| AIM OF THE EXERCISE |
A verbatim copy of the records below, pictures omitted, is the task.

Saved entries:
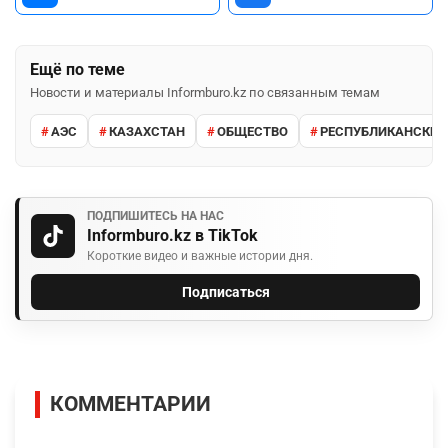
Ещё по теме
Новости и материалы Informburo.kz по связанным темам
АЭС
КАЗАХСТАН
ОБЩЕСТВО
РЕСПУБЛИКАНСКИЙ
ПОДПИШИТЕСЬ НА НАС
Informburo.kz в TikTok
Короткие видео и важные истории дня.
Подписаться
КОММЕНТАРИИ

| RESPONSE AREA |
Ещё по теме
Новости и материалы Informburo.kz по связанным темам
АЭС
КАЗАХСТАН
ОБЩЕСТВО
РЕСПУБЛИКАНСКИЙ
ПОДПИШИТЕСЬ НА НАС
Informburo.kz в TikTok
Короткие видео и важные истории дня.
Подписаться
КОММЕНТАРИИ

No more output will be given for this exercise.